5 important life lessons I learned from camping with drag queen Alyssa Edwards
Camping isn’t my cup of tea. Some thrive in the great outdoors, but I usually end up grumpy, sweaty, and covered in mosquito bites. However, last month’s Camp Tazo experience in Marble Falls, Texas—where I camped out with RuPaul’s Drag Race contestant and Dancing Queen star Alyssa Edwards—was all about the unexpected. And to my surprise, the getaway made me feel fabulous, confident, and more myself than I have in a while. In short, it was unlike any camp I’ve ever attended.
Last year, it was announced that the iconic tongue popper would be taking on a new role as a counselor at Camp Tazo, a one-weekend-only event hosted by the popular tea brand. Once word got out about the camp, 5,000 people from all over the country applied to attend, but only 30 were chosen to join the exciting weekend. We know what you’re thinking: a group of strangers in the woods, what could possibly go wrong?
The answer is absolutely nothing, because there wasn’t an ounce of negative energy on site. Instead, genuine support, friendship, and acceptance radiated among us, which nurtured an environment of growth. I left extremely encouraged, and ready for whatever the world had to throw at me. It’s mind-blowing what a few days of true #goodvibesonly can do for your spirit.
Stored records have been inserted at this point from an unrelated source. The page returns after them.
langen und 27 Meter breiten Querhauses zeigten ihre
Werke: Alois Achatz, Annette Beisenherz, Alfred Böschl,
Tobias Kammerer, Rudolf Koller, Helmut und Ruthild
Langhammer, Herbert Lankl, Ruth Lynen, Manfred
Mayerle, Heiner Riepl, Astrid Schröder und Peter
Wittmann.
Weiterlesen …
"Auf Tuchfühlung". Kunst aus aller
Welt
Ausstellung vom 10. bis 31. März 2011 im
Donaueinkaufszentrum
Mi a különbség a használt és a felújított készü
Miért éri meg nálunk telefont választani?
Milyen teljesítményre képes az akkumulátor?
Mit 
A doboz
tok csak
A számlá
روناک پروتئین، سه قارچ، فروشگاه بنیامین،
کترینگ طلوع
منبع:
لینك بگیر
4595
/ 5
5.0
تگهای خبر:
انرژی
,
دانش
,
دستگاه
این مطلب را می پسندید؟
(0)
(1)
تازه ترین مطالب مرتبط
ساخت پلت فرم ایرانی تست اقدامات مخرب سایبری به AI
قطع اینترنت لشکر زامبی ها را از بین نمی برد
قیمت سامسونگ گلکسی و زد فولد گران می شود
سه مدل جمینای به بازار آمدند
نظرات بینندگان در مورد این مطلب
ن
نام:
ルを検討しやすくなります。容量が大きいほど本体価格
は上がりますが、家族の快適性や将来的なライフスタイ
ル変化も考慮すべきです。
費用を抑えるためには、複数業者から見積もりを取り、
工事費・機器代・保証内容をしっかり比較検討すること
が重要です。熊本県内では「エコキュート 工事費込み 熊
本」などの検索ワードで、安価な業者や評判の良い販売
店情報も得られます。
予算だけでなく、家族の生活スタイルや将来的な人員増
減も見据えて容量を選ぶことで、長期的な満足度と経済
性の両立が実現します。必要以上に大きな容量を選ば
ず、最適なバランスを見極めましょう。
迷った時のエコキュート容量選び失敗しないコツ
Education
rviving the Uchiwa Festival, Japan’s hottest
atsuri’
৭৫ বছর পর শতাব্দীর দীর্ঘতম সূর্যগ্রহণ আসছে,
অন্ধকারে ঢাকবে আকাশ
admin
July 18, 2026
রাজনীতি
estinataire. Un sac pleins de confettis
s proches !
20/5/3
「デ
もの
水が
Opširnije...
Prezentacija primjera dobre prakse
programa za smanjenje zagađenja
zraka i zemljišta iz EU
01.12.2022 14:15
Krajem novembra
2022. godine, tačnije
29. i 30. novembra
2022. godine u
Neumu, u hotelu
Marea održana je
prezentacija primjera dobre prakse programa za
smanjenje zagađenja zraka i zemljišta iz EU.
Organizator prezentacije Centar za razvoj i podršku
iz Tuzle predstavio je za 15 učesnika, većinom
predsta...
“I grew up in a time when I didn’t have a space like this where I could say, ‘Look, I know I’m different, but I don’t know how to change this,'” Edwards told HelloGiggles. “Tazo is all inclusive—they got a little bit of everything here and we all mesh well together.”
I learned a lot from Edwards—hopefully my life-changing experiences at camp will make you feel as good as I did.
Don’t worry, be happy.
Even though the goal of the camp was to get us to step outside of our comfort zones, there was never any pressure to participate in anything. Because of that, I naturally gravitated towards what made me happy—and it made me realize that joy should always be my end goal. “It’s okay to be who you were designed to be,” Edwards told me. “I hope everyone left with a positive experience and maybe they even learned more about themselves.”
Pronouns, pronouns, pronouns.
Every camper was either part of the LGBTQ community or an ally (like myself). And I knew when I arrived that I had been in my own bubble for too long when I didn’t ask people for their preferred pronouns. At a place that was so progressive and accepting of me, I wanted everyone to feel as safe and themselves as I did.
Early on at camp, I defaulted to addressing someone with the wrong pronoun. I only found out during the official meet-and-greet that I was referring to her in the wrong way the entire time. She never pulled me aside or even got upset, but of course, I felt awful and simply learned the proper way to speak to her. This was a humbling moment that I will never forget.
I don’t need alcohol to be social.
Whether it’s a work event or a hangout with friends, I never think twice about grabbing a cocktail at social gatherings. Camp Tazo was a completely dry weekend, and while the thought of interacting with strangers sober made me nervous at first, I realized that I don’t need to be so dependent on alcohol to have fun. In fact, we were told to skip the small talk and ask meaningful questions right away. I don’t know why I never thought of this before! It resulted in more thrilling and memorable conversations than I’d usually have without the unnecessary side effects of your standard liquid boost.
Take a chance.
“You only live once,” Edwards said. Since this was no ordinary camp, it included an unconventional itinerary that got me to do an improv performance in front of the entire camp. I didn’t have any idea what I was doing, but that was half the fun. You know what they say, you never know until you try. I chased that feeling throughout camp and ended up saying yes to everything—and it paid off.
For Edwards, the thing that really got her out of her comfort zone was ziplining. “I’m terrified of heights, and I’m in full drag,” she recalled. “I’m climbing this 10-foot pole, breaking my nails, and I’m like, ‘Oh gosh.’ Then, they left the best part out that I’m ziplining over the river. I said, ‘I don’t know if this is a grand entrance—this could be the grand finale.’ But it was so rewarding.”
She went on to say that there’s no reason to let any golden moment pass you by. “You get one opportunity at this thing called life—seize the opportunity,” Edwards said. “Go for it, because you want to look back one day and be like, ‘I did that. I lived it, I touched, I experienced the extraordinary. I experienced the uncertainty. I made memories.'”
My favorite part of the weekend was during the initial camp fire session. We were asked to find something to throw into the flames that represented something we wanted to let go of in our lives. I found a stick, and it stood for all my insecurities. It’s 2019, and I told myself right then that this was going to be my year. Better late than never, right?
This was exactly Edwards’ mission for camp. She described her own experience with Justin Dwayne Lee Johnson, the man behind her drag. “Justin might have been a shy guy, but when I put on that wig, really every fear, every insecurity, and every doubt diminished,” she previously explained to HG. “Opening up really helped me grow, and I think that I want all the campers to not only leave with a sense of, ‘Oh, that was a hoot’—I want them to leave with the same motivation that I used to leave camp with. That excitement of knowing you can conquer the world.”